By definition – at least in the paper and cardboard recycling world – cardboard has one layer, is typically thin, and is not very strong. Some of the most common applications for Cardboard Recycling Services at AB Recycling products, following their completion, include cereal boxes – many of the largest cereal brands do, in fact, use recycled cardboard because it makes their brands look better to consumers of all ages and demographics interested in being “green” – orange juice and milk cartons that aren’t plastic, containers for medicine – typically those bought over the counter – and the containers for board games.

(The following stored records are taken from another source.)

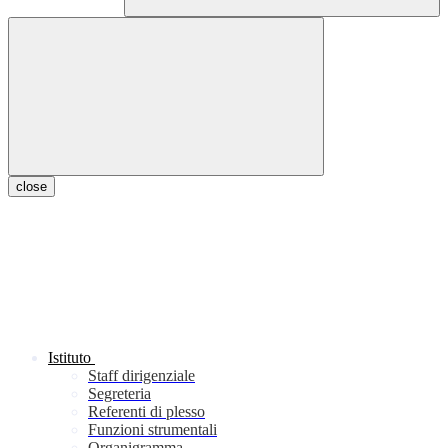
close
Istituto
Staff dirigenziale
Segreteria
Referenti di plesso
Funzioni strumentali
Organigramma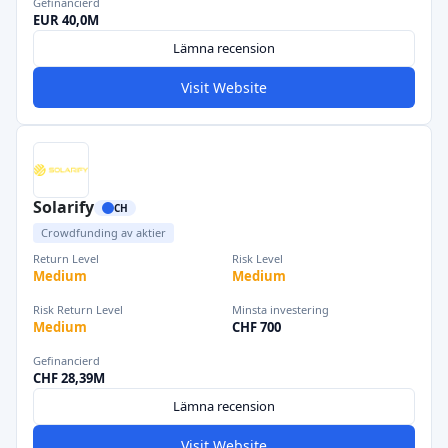
Gefinancierd
EUR 40,0M
Lämna recension
Visit Website
Solarify
CH
Crowdfunding av aktier
Return Level
Risk Level
Medium
Medium
Risk Return Level
Minsta investering
Medium
CHF 700
Gefinancierd
CHF 28,39M
Lämna recension
Visit Website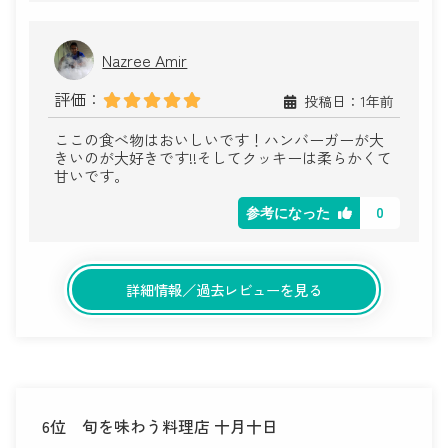
Nazree Amir
評価：
投稿日：1年前
ここの食べ物はおいしいです！ハンバーガーが大
きいのが大好きです!!そしてクッキーは柔らかくて
甘いです。
0
参考になった
詳細情報／過去レビューを見る
6位
旬を味わう料理店 十月十日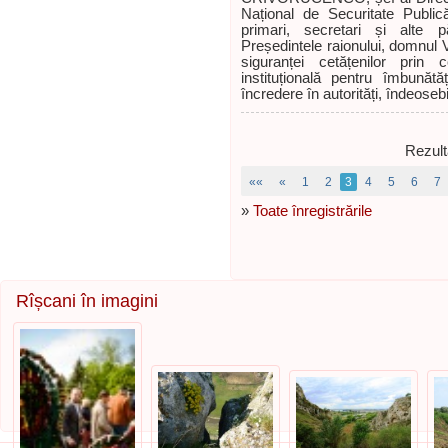
Național de Securitate Publi
primari, secretari și alte p
Președintele raionului, domnul
siguranței cetățenilor prin 
instituțională pentru îmbunătă
încredere în autorități, îndeosebi
Rezult
««
«
1
2
3
4
5
6
7
»
Toate înregistrările
Rîșcani în imagini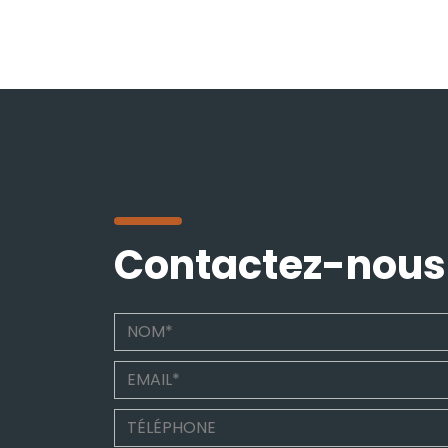
Contactez-nous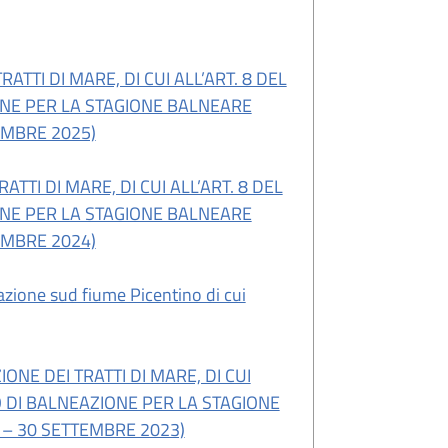
RATTI DI MARE, DI CUI ALL’ART. 8 DEL
IONE PER LA STAGIONE BALNEARE
EMBRE 2025)
TTI DI MARE, DI CUI ALL’ART. 8 DEL
IONE PER LA STAGIONE BALNEARE
EMBRE 2024)
ione sud fiume Picentino di cui
IONE DEI TRATTI DI MARE, DI CUI
ETO DI BALNEAZIONE PER LA STAGIONE
– 30 SETTEMBRE 2023)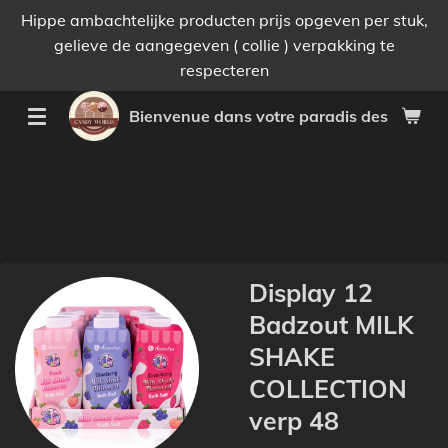
Hippe ambachtelijke producten prijs opgeven per stuk,
Passer
gelieve de aangegeven ( collie ) verpakking te
au
respecteren
contenu
principal
Bienvenue dans votre paradis des bonnes 
Display 12
Badzout MILK
SHAKE
COLLECTION
verp 48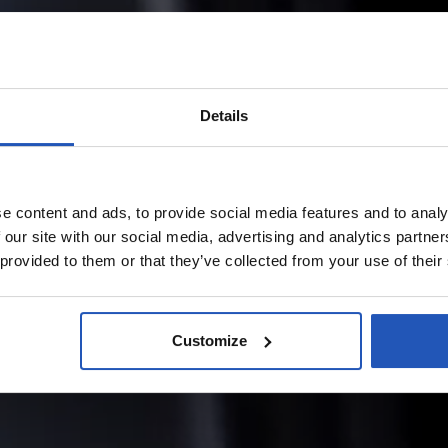
Details
e content and ads, to provide social media features and to analy
 our site with our social media, advertising and analytics partn
 provided to them or that they’ve collected from your use of their
Customize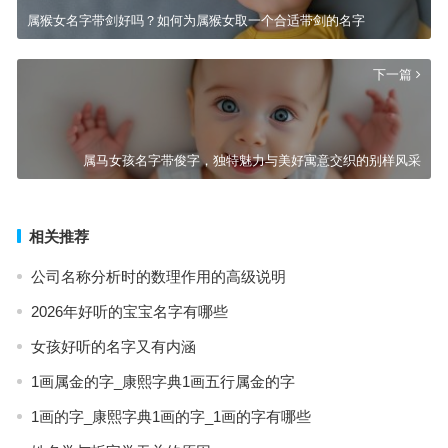
属猴女名字带剑好吗？如何为属猴女取一个合适带剑的名字
下一篇
属马女孩名字带俊字，独特魅力与美好寓意交织的别样风采
相关推荐
公司名称分析时的数理作用的高级说明
2026年好听的宝宝名字有哪些
女孩好听的名字又有内涵
1画属金的字_康熙字典1画五行属金的字
1画的字_康熙字典1画的字_1画的字有哪些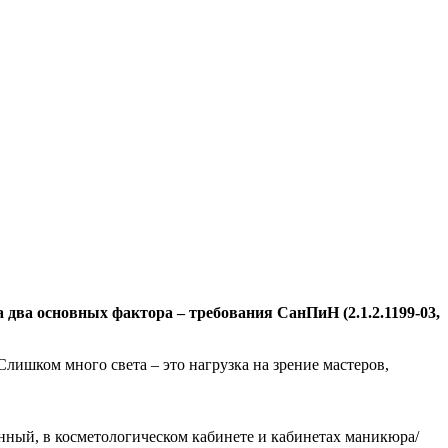
 два основных фактора – требования СанПиН (2.1.2.1199-03,
лишком много света – это нагрузка на зрение мастеров,
нный, в косметологическом кабинете и кабинетах маникюра/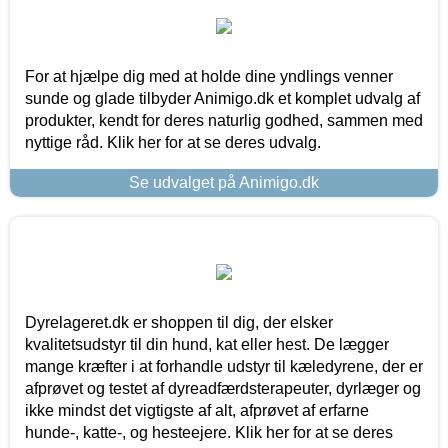
For at hjælpe dig med at holde dine yndlings venner
sunde og glade tilbyder Animigo.dk et komplet udvalg af
produkter, kendt for deres naturlig godhed, sammen med
nyttige råd. Klik her for at se deres udvalg.
Se udvalget på Animigo.dk
Dyrelageret.dk er shoppen til dig, der elsker
kvalitetsudstyr til din hund, kat eller hest. De lægger
mange kræfter i at forhandle udstyr til kæledyrene, der er
afprøvet og testet af dyreadfærdsterapeuter, dyrlæger og
ikke mindst det vigtigste af alt, afprøvet af erfarne
hunde-, katte-, og hesteejere. Klik her for at se deres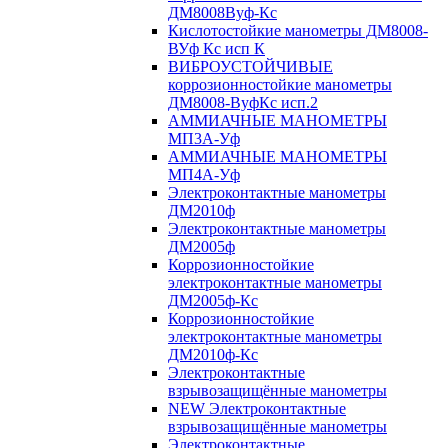
ДМ8008Вуф-Кс
Кислотостойкие манометры ДМ8008-
ВУф Кс исп К
ВИБРОУСТОЙЧИВЫЕ
коррозионностойкие манометры
ДМ8008-ВуфКс исп.2
АММИАЧНЫЕ МАНОМЕТРЫ
МП3А-Уф
АММИАЧНЫЕ МАНОМЕТРЫ
МП4А-Уф
Электроконтактные манометры
ДМ2010ф
Электроконтактные манометры
ДМ2005ф
Коррозионностойкие
электроконтактные манометры
ДМ2005ф-Кс
Коррозионностойкие
электроконтактные манометры
ДМ2010ф-Кс
Электроконтактные
взрывозащищённые манометры
NEW Электроконтактные
взрывозащищённые манометры
Электроконтактные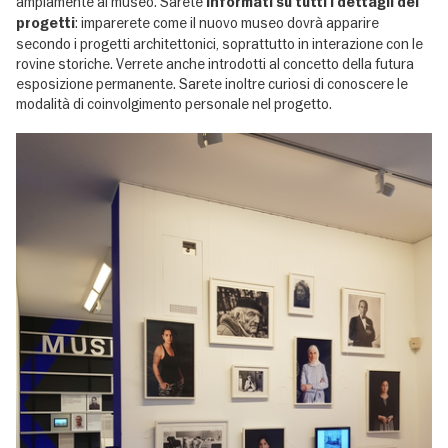
ampiamente al museo. Sarete
informati su tutti i dettagli dei
: imparerete come il nuovo museo dovrà apparire
progetti
secondo i progetti architettonici, soprattutto in interazione con le
rovine storiche. Verrete anche introdotti al concetto della futura
esposizione permanente. Sarete inoltre curiosi di conoscere le
modalità di coinvolgimento personale nel progetto.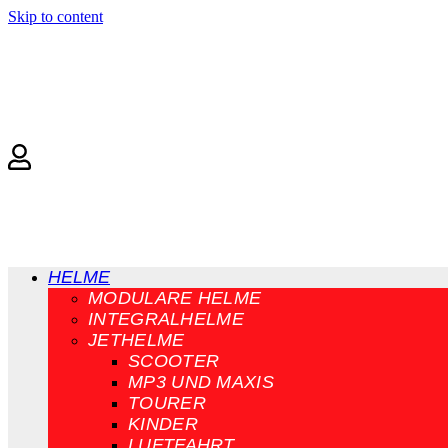
Skip to content
HELME
MODULARE HELME
INTEGRALHELME
JETHELME
SCOOTER
MP3 UND MAXIS
TOURER
KINDER
LUFTFAHRT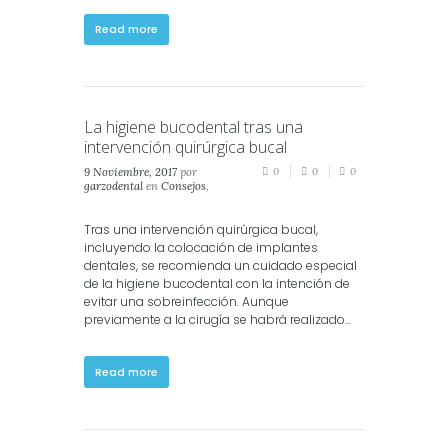
Read more
La higiene bucodental tras una
intervención quirúrgica bucal
9 Noviembre, 2017
por
0
0
0
garzodental
en
Consejos
,
Salud
,
Salud Dental
,
Salud
Oral
Tras una intervención quirúrgica bucal,
incluyendo la colocación de implantes
dentales, se recomienda un cuidado especial
de la higiene bucodental con la intención de
evitar una sobreinfección. Aunque
previamente a la cirugía se habrá realizado...
Read more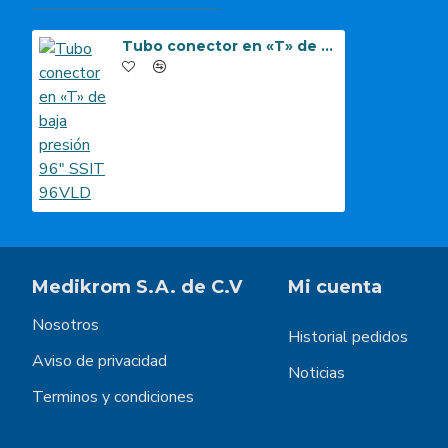
Tubo conector en «T» de baja presión 96″ SSIT 96VLD
Medikrom S.A. de C.V
Mi cuenta
Nosotros
Historial pedidos
Aviso de privacidad
Noticias
Terminos y condiciones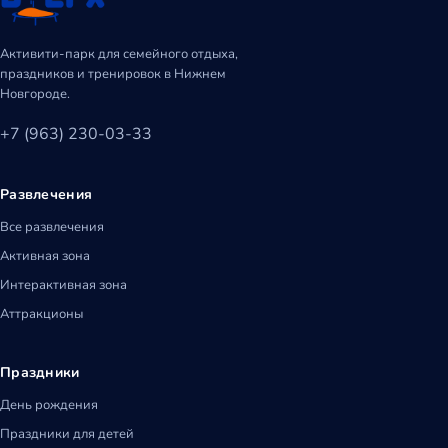
Активити-парк для семейного отдыха,
праздников и тренировок в Нижнем
Новгороде.
+7 (963) 230-03-33
Развлечения
Все развлечения
Активная зона
Интерактивная зона
Аттракционы
Праздники
День рождения
Праздники для детей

Corrugated cardboard recycling centers have tons more product to work with, with these plants often putting out more than three times’ worth of cardboard to be used in future applications. Corrugated cardboard – typically shortened to “corrugated” in any industries or organizations that use both single-layer cardboard and strengthened corrugated cardboard – is that with two typical “cardboard” layers, characterized by a zig-zag or wavy layer of cardboard in the middle that makes it much stronger than cardboard used in cereal boxes and other types of packaging, for example.
It’s almost always OK to recycle paper – What about cardboard?
Any cardboard that has any amount of grease on or in it should never be recycled, as cardboard recycling centers that even attempt to recycle it are forced to pick it out by hand, adding on high-dollar hand-picking that increases the cost of the finished, recycled product.
Don’t try to recycle milk or juice cartons, as the layer of wax they’re coated with make it impossible to recycle.